**EXERCISE**
Print the lines in the listing below that fall between the line with "eagált a TV2" and the line with "gy hazai drag queen szervezetnek", those two lines included, exactly as they stand and with nothing else.

**AVAILABLE DATA**
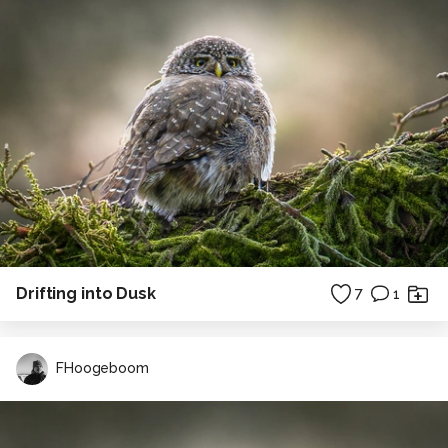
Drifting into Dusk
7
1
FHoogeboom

* * *

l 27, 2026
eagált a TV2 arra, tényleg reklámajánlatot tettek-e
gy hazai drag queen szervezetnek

**YOUR SOLUTION**
eagált a TV2 arra, tényleg reklámajánlatot tettek-e
gy hazai drag queen szervezetnek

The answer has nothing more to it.